* **Directions for this task**
Quote word for word the lines starting at the line with "ar-y-deshabilitar-cookies-que-los-sitios-we" and ending at the final line of the entries. Leave out any pictures.

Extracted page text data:
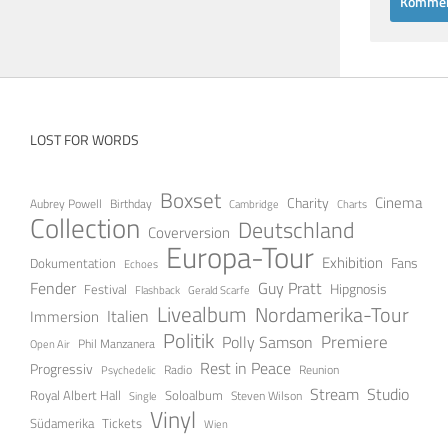
LOST FOR WORDS
Boxset
Cinema
Charity
Aubrey Powell
Birthday
Cambridge
Charts
Collection
Deutschland
Coverversion
Europa-Tour
Exhibition
Fans
Dokumentation
Echoes
Fender
Guy Pratt
Festival
Hipgnosis
Gerald Scarfe
Flashback
Livealbum
Nordamerika-Tour
Italien
Immersion
Politik
Premiere
Polly Samson
Open Air
Phil Manzanera
Rest in Peace
Progressiv
Radio
Reunion
Psychedelic
Stream
Studio
Soloalbum
Royal Albert Hall
Steven Wilson
Single
Vinyl
Tickets
Südamerika
Wien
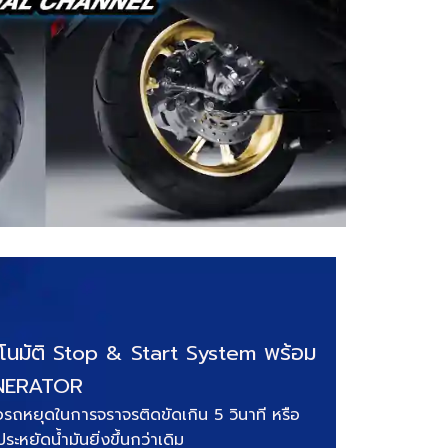
ตโนมัติ Stop & Start System พร้อม
NERATOR
่อรถหยุดในการจราจรติดขัดเกิน 5 วินาที หรือ
หยัดน้ำมันยิ่งขึ้นกว่าเดิม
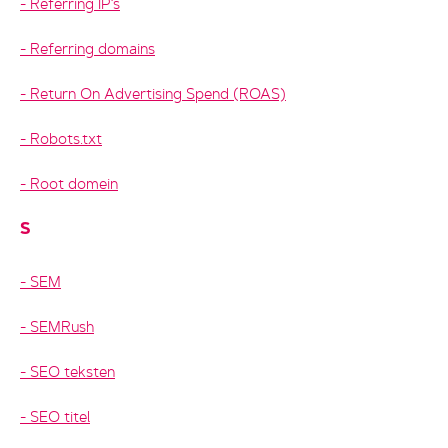
Referring IP’s
Referring domains
Return On Advertising Spend (ROAS)
Robots.txt
Root domein
S
SEM
SEMRush
SEO teksten
SEO titel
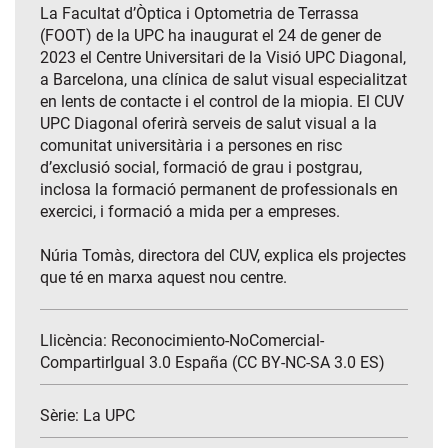
La Facultat d’Òptica i Optometria de Terrassa
(FOOT) de la UPC ha inaugurat el 24 de gener de
2023 el Centre Universitari de la Visió UPC Diagonal,
a Barcelona, una clínica de salut visual especialitzat
en lents de contacte i el control de la miopia. El CUV
UPC Diagonal oferirà serveis de salut visual a la
comunitat universitària i a persones en risc
d’exclusió social, formació de grau i postgrau,
inclosa la formació permanent de professionals en
exercici, i formació a mida per a empreses.
Núria Tomàs, directora del CUV, explica els projectes
que té en marxa aquest nou centre.
Llicència: Reconocimiento-NoComercial-
CompartirIgual 3.0 España (CC BY-NC-SA 3.0 ES)
Sèrie:
La UPC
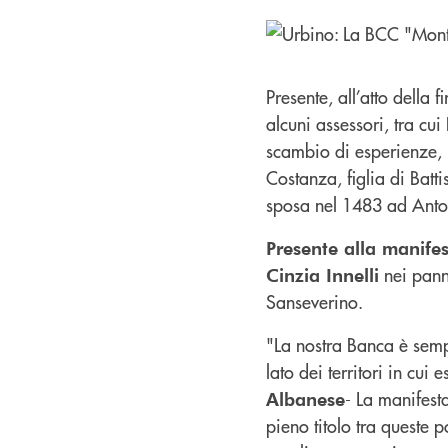
Presente, all’atto dell
alcuni assessori, tra cui
scambio di esperienze, i
Costanza, figlia di Bat
sposa nel 1483 ad Anton
Presente alla manifes
nei pann
Cinzia Innelli
Sanseverino.
"La nostra Banca è semp
lato dei territori in cui 
- La manifest
Albanese
pieno titolo tra queste p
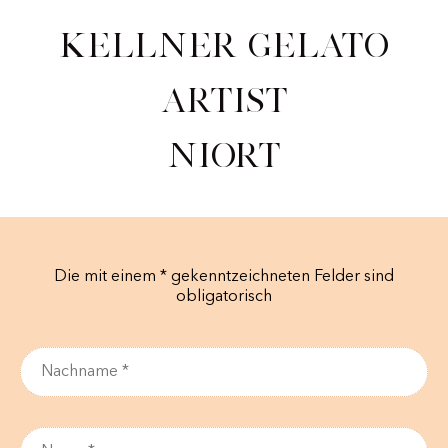
Kellner Gelato
Artist
Niort
Die mit einem * gekenntzeichneten Felder sind
obligatorisch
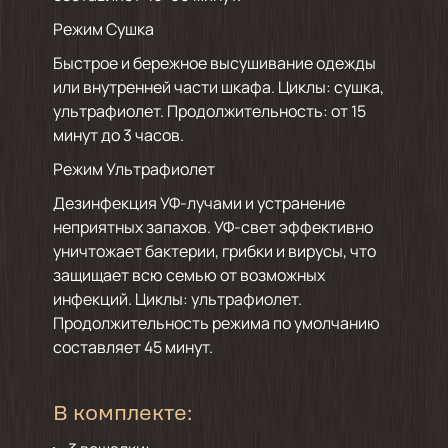
Режим Сушка
Быстрое и бережное высушивание одежды
или внутренней части шкафа. Циклы: сушка,
ультрафиолет. Продолжительность: от 15
минут до 3 часов.
Режим Ультрафиолет
Дезинфекция УФ-лучами и устранение
неприятных запахов. УФ-свет эффективно
уничтожает бактерии, грибки и вирусы, что
защищает всю семью от возможных
инфекций. Циклы: ультрафиолет.
Продолжительность режима по умолчанию
составляет 45 минут.
В комплекте:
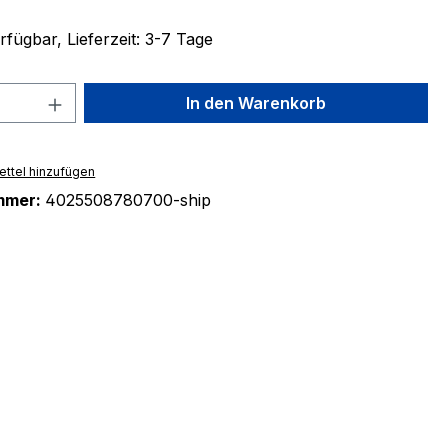
fügbar, Lieferzeit: 3-7 Tage
 Anzahl: Gib den gewünschten Wert ein 
In den Warenkorb
ttel hinzufügen
mmer:
4025508780700-ship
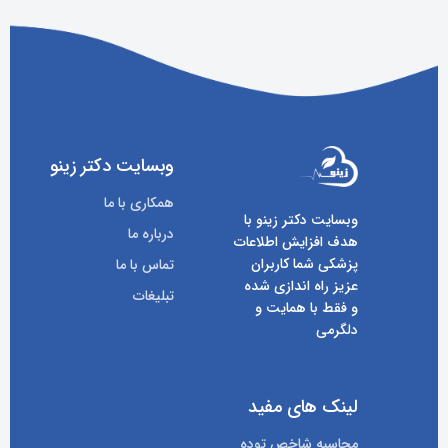
وبسایت دکتر زینو
همکاری با ما
وبسایت دکتر زینو با
درباره ما
هدف افزایش اطلاعات
پزشکی شما کاربران
تماس با ما
عزیز راه اندازی شده
تبلیغات
و فقط با همایت و
دلگرمی
لینک های مفید
محاسبه شاخص توده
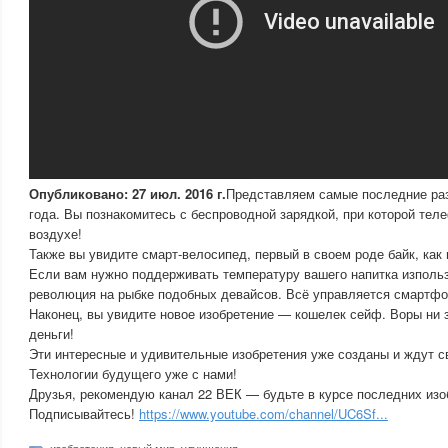
Опубликовано: 27 июл. 2016 г.
Представляем самые последние раз
года. Вы познакомитесь с беспроводной зарядкой, при которой тел
воздухе!
Также вы увидите смарт-велосипед, первый в своем роде байк, как 
Если вам нужно поддерживать температуру вашего напитка изполь
революция на рыбке подобных девайсов. Всё управляется смартфо
Наконец, вы увидите новое изобретение — кошелек сейф. Воры ни з
деньги!
Эти интересные и удивительные изобретения уже созданы и ждут с
Технологии будущего уже с нами!
Друзья, рекомендую канал 22 ВЕК — будьте в курсе последних изо
Подписывайтесь!
https://www.youtube.com/channel/UC6Sf...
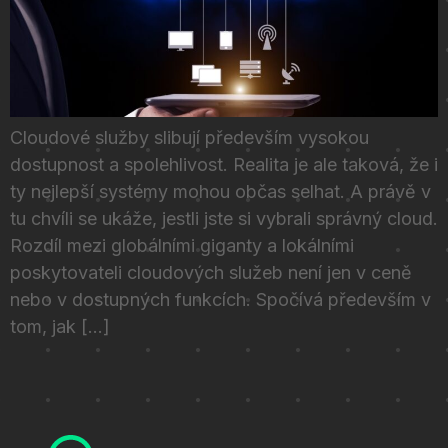
Cloudové služby slibují především vysokou
dostupnost a spolehlivost. Realita je ale taková, že i
ty nejlepší systémy mohou občas selhat. A právě v
tu chvíli se ukáže, jestli jste si vybrali správný cloud.
Rozdíl mezi globálními giganty a lokálními
poskytovateli cloudových služeb není jen v ceně
nebo v dostupných funkcích. Spočívá především v
tom, jak […]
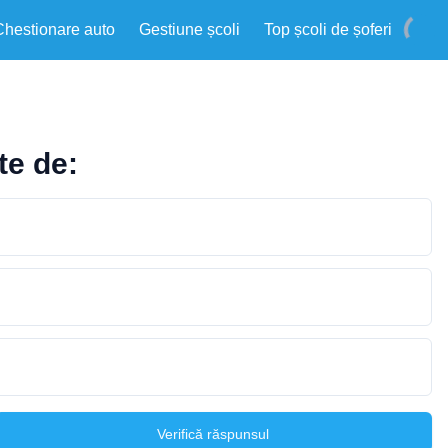
Chestionare auto
Gestiune școli
Top școli de șoferi
te de:
Verifică răspunsul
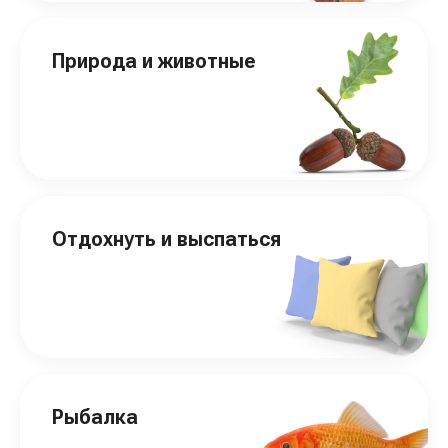
Природа и животные
Отдохнуть и выспаться
Рыбалка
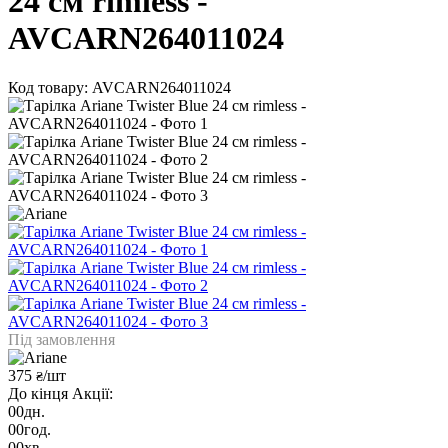
24 см rimless -
AVCARN264011024
Код товару: AVCARN264011024
Під замовлення
375
/шт
₴
До кінця Акції:
00
дн.
00
год.
00
хв.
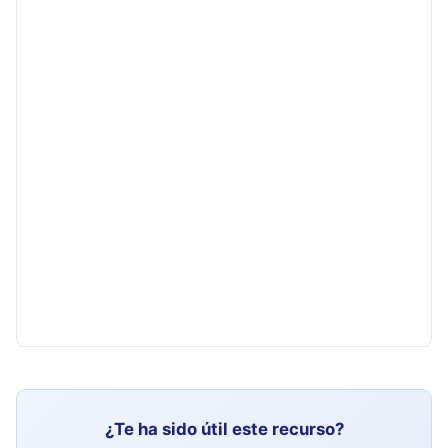
¿Te ha sido útil este recurso?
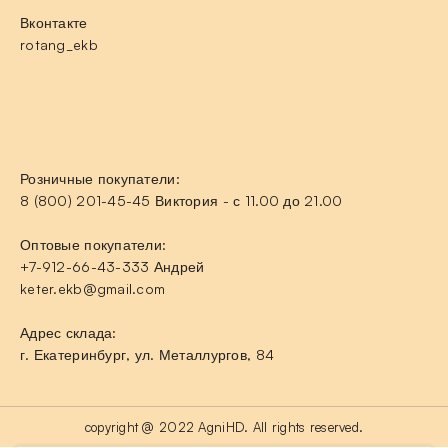
Вконтакте
rotang_ekb
Розничные покупатели:
8 (800) 201-45-45 Виктория - с 11.00 до 21.00
Оптовые покупатели:
+7-912-66-43-333 Андрей
keter.ekb@gmail.com
Адрес склада:
г. Екатеринбург, ул. Металлургов, 84
copyright @ 2022 AgniHD. All rights reserved.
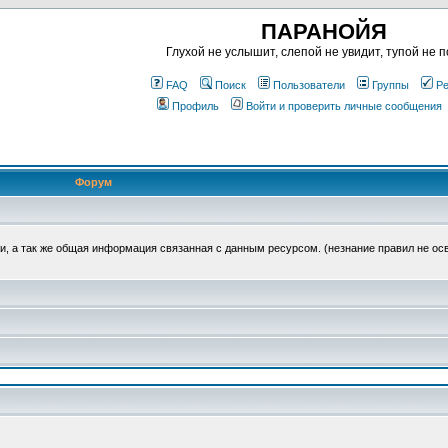
ПАРАНОЙЯ
Глухой не услышит, слепой не увидит, тупой не п
FAQ
Поиск
Пользователи
Группы
Ре
Профиль
Войти и проверить личные сообщения
Форум
, а так же общая информация связанная с данным ресурсом. (незнание правил не ос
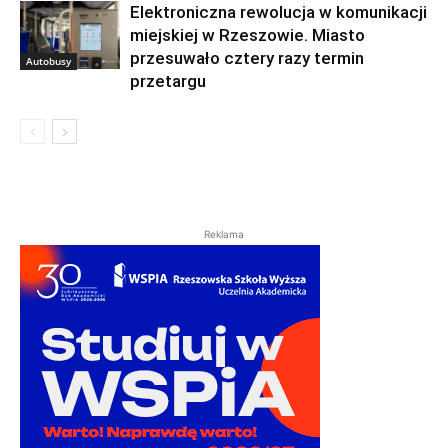
Elektroniczna rewolucja w komunikacji
miejskiej w Rzeszowie. Miasto
przesuwało cztery razy termin
Autobusy
przetargu
Reklama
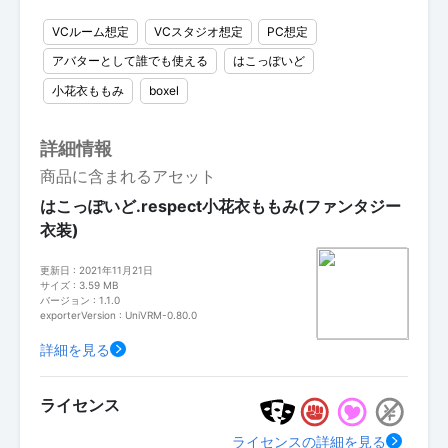
VCルーム想定
VCスタジオ想定
PC想定
アバターとして誰でも使える
はこっぽいど
小花衣ももみ
boxel
詳細情報
商品に含まれるアセット
はこっぽいど.respect小花衣ももみ(ファンタジー
衣装)
更新日 : 2021年11月21日
サイズ : 3.59 MB
バージョン : 1.1.0
exporterVersion : UniVRM-0.80.0
詳細を見る
ライセンス
ライセンスの詳細を見る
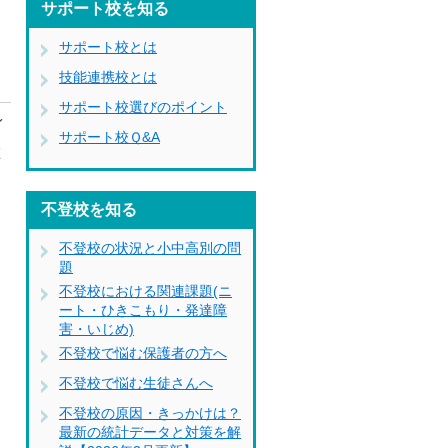
サポート校を知る
サポート校とは
技能連携校とは
サポート校選びのポイント
イ
サポート校Ｑ&A
在
不登校を知る
不登校の状況と小中高別の問
題
不登校における関連課題(ニ
ート・ひきこもり・発達障
害・いじめ)
不登校で悩む保護者の方へ
不登校で悩む生徒さんへ
不登校の原因・きっかけは？
最新の統計データと対策を解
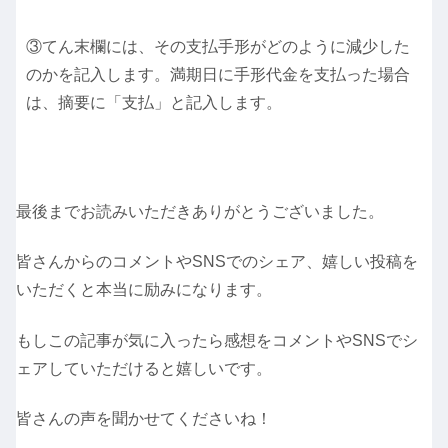
③てん末欄には、その支払手形がどのように減少した
のかを記入します。満期日に手形代金を支払った場合
は、摘要に「支払」と記入します。
最後までお読みいただきありがとうございました。
皆さんからのコメントやSNSでのシェア、嬉しい投稿を
いただくと本当に励みになります。
もしこの記事が気に入ったら感想をコメントやSNSでシ
ェアしていただけると嬉しいです。
皆さんの声を聞かせてくださいね！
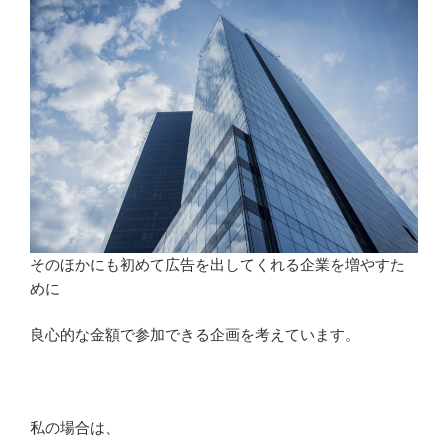
そのほかにも初めて広告を出してくれる企業を増やすた
めに
良心的な金額で参加できる企画を考えています。
私の場合は、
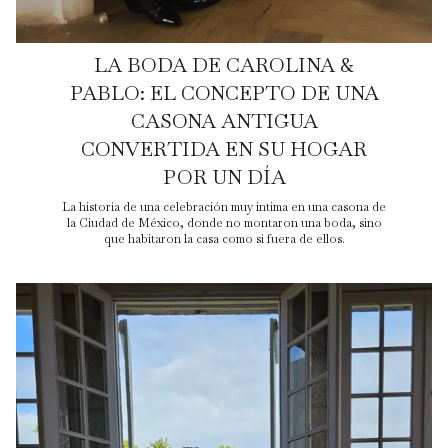
LA BODA DE CAROLINA &
PABLO: EL CONCEPTO DE UNA
CASONA ANTIGUA
CONVERTIDA EN SU HOGAR
POR UN DÍA
La historia de una celebración muy íntima en una casona de
la Ciudad de México, donde no montaron una boda, sino
que habitaron la casa como si fuera de ellos.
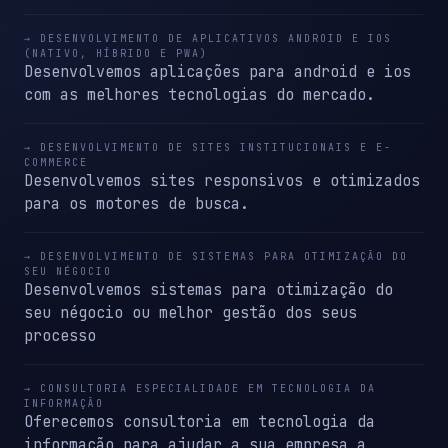
→ DESENVOLVIMENTO DE APLICATIVOS ANDROID E IOS
(NATIVO, HÍBRIDO E PWA)
Desenvolvemos aplicações para android e ios
com as melhores tecnologias do mercado.
→ DESENVOLVIMENTO DE SITES INSTITUCIONAIS E E-
COMMERCE
Desenvolvemos sites responsivos e otimizados
para os motores de busca.
→ DESENVOLVIMENTO DE SISTEMAS PARA OTIMIZAÇÃO DO
SEU NÉGOCIO
Desenvolvemos sistemas para otimização do
seu négocio ou melhor gestão dos seus
processo
→ CONSULTORIA ESPECIALIDADE EM TECNOLOGIA DA
INFORMAÇÃO
Oferecemos consultoria em tecnologia da
informação para ajudar a sua empresa a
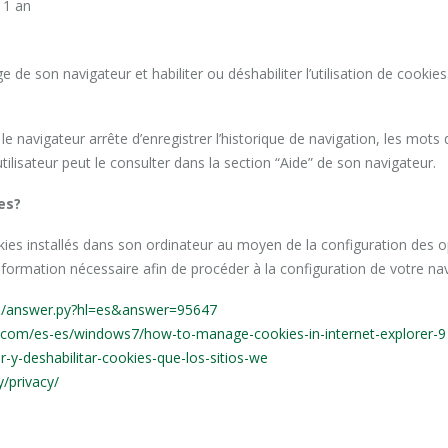
 1 an
 de son navigateur et habiliter ou déshabiliter l’utilisation de cook
le navigateur arrête d’enregistrer l’historique de navigation, les mots 
L’utilisateur peut le consulter dans la section “Aide” de son navigateur.
es?
okies installés dans son ordinateur au moyen de la configuration des op
nformation nécessaire afin de procéder à la configuration de votre na
in/answer.py?hl=es&answer=95647
t.com/es-es/windows7/how-to-manage-cookies-in-internet-explorer-9
ar-y-deshabilitar-cookies-que-los-sitios-we
/privacy/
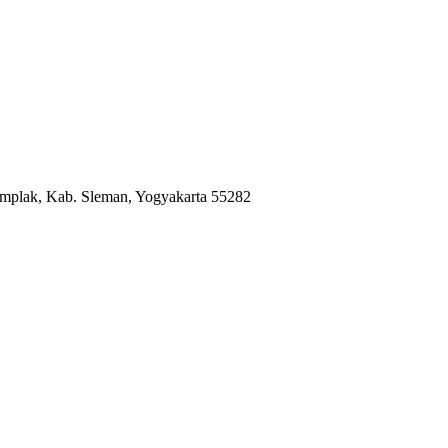
mplak, Kab. Sleman, Yogyakarta 55282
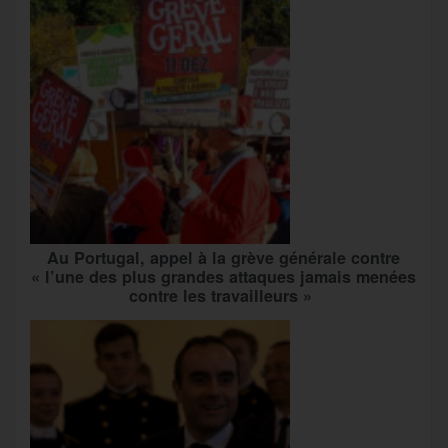
Au Portugal, appel à la grève générale contre
« l’une des plus grandes attaques jamais menées
contre les travailleurs »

* **Exercise answer**
ar-y-deshabilitar-cookies-que-los-sitios-we
/privacy/
mplak, Kab. Sleman, Yogyakarta 55282
Au Portugal, appel à la grève générale contre
« l’une des plus grandes attaques jamais menées
contre les travailleurs »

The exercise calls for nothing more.